Une adolescente

Affiche Une adolescente
Réalisé par Eiji Okuda
Pays de production Japon
Année 2001
Durée
Musique Shigeru Umebayashi
Genre Romance, Drame
Distributeur Pan Européenne Edition
Acteurs Eiji Okuda, Mayu Ozawa, Shoji Akira, Mari Natsuki, Hideo Murota
Age légal 16 ans
Age suggéré 16 ans
N° cinéfeuilles 455
Bande annonce (Allociné)

Critique

"Sous des apparences de simplicité candide, cette œuvre du cinéma japonais plonge le spectateur au cœur d'une belle méditation sur la vie, la société et l'amour de deux êtres.

L'entreprise était hasardeuse! Comment parler de l'amour entre un homme à la quarantaine bien sonnée - un policier plutôt louche, ne négligeant ni l'alcool ni les femmes - et une adolescente de 15 ans, sans tomber dans le récit à scandale (le portrait d'un vieux pervers) ou le mélodrame insipide. Okuda déjoue magnifiquement tous les pièges. Il édifie une œuvre forte qui rejoint les profondeurs de l'être. En prime, s'immergeant totalement dans sa création, il incarne courageusement le personnage de Tomokawa.

Tomokawa n'a pas son pareil dans le quartier pour retrouver les chiens volés. Il vit oisivement sa vie de policier quadragénaire, à la limite des codes de moralité en vigueur dans la société japonaise. Attirée au départ par le tatouage - véritable ouvrage d'art - que Tomokawa porte dans le dos, Yoko le séduit. Tous deux se jettent alors dans une passion amoureuse, captivante davantage par les racines qu'elle met au jour que par l'issue très incertaine à laquelle cette relation semble vouée.

La beauté des images, celle des corps, sont les premiers ingrédients de cette réussite cinématographique. C'est une constante du film que ce regard pudique - particulièrement respectueux de la jeune comédienne - qui tente de rejoindre les rives presque inaccessibles de l'amour parfait, idéal, empruntant pour cela le splendide esquif de la beauté (il faut toutefois déplorer deux ou trois scènes à l'érotisme plus graveleux décrivant des relations extérieures à l'adolescente et qui, traitées plus finement, auraient mieux servi le film).

Le scénario nous introduit astucieusement et par paliers successifs à toutes les dimensions du drame. Derrière la passion de la jeune fille, c'est en fait l'immense déficit de son environnement familial qui se laisse voir: suicide du père, abandon maternel, viol du beau-père. Plus largement, c'est la démission, la trahison de toute une classe d'âge qui est stigmatisée. Yoko recherche désespérément une assise adulte sur laquelle elle n'a pu s'appuyer jusque-là pour croître. Au contraire, les ""grands"" - incapables de voir au-delà de leurs intérêts égoïstes - n'ont fait que puiser dans ses richesses juvéniles à peine écloses (ce discours rappelle les cris déchirants que Pasolini, notamment dans SALO, muait lui aussi en transgressions des codes établis). A ce titre, le film pourra abondamment stimuler la réflexion du monde adulte face à l'enfance et à l'adolescence.
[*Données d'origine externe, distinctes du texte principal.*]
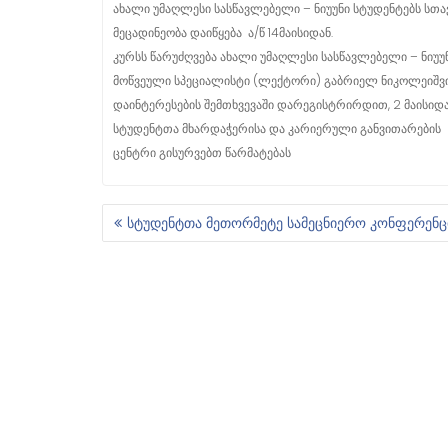
ახალი უმაღლესი სასწავლებელი – ნიუუნი სტუდენტებს სთავა
მეცადინეობა დაიწყება
ა/წ 14მაისიდან.
კურსს წარუძღვება ახალი უმაღლესი სასწავლებელი – ნიუუ
მოწვეული სპეციალისტი (ლექტორი) გაბრიელ ნიკოლეიშვ
დაინტერესების შემთხვევაში დარეგისტრირდით, 2 მაისი
სტუდენტთა მხარდაჭერისა და კარიერული განვითარების
ცენტრი გისურვებთ წარმატებას
სტუდენტთა მეთორმეტე სამეცნიერო კონფერენც
Პ
Ო
Ს
Ტ
Ი
Ს
Ნ
Ა
Ვ
Ი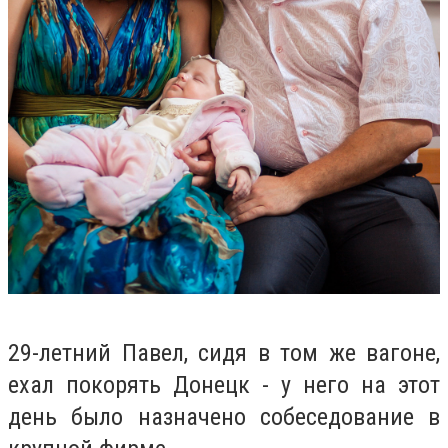
29-летний Павел, сидя в том же вагоне,
ехал покорять Донецк - у него на этот
день было назначено собеседование в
La fresque des personnages secondaires, impressionnants chacun de force et de poésie, enserre le couple central dans un carcan à la fois contraignant et protecteur. C'est une enveloppe de crédibilité qui amarre la romance aux pôles de la réalité, ouvrant toutes grandes les portes de la fable. Les lois et les codes sociaux - en dehors de la fiction - auraient en effet rapidement condamné cette relation hors normes.
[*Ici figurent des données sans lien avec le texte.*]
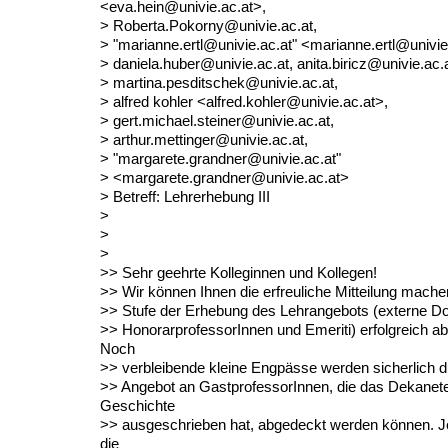
<eva.hein@univie.ac.at>,
> Roberta.Pokorny@univie.ac.at,
> "marianne.ertl@univie.ac.at" <marianne.ertl@univie
> daniela.huber@univie.ac.at, anita.biricz@univie.ac.a
> martina.pesditschek@univie.ac.at,
> alfred kohler <alfred.kohler@univie.ac.at>,
> gert.michael.steiner@univie.ac.at,
> arthur.mettinger@univie.ac.at,
> "margarete.grandner@univie.ac.at"
> <margarete.grandner@univie.ac.at>
> Betreff: Lehrerhebung III
>
>
>
>> Sehr geehrte Kolleginnen und Kollegen!
>> Wir können Ihnen die erfreuliche Mitteilung mache
>> Stufe der Erhebung des Lehrangebots (externe D
>> HonorarprofessorInnen und Emeriti) erfolgreich ab
Noch
>> verbleibende kleine Engpässe werden sicherlich d
>> Angebot an GastprofessorInnen, die das Dekanete
Geschichte
>> ausgeschrieben hat, abgedeckt werden können. Je
die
Par la confrontation à la réalité viendra sans doute la chute de ce couple éphémère. Yoko n'a pas de poids, aucune consistance face au choc du quotidien. Et Tomokawa n'a pas suffisamment grandi pour tenir l'incommensurable distance. Mais le cinéaste grave dans le dos de ces amants - majestueux papillon - le symbole grandiose de l'amour idéal. Ne s'embarrassant ni des frontières du temps ni des codes sociaux, ses ailes frémissent au grand vent. Et un instant s'envole."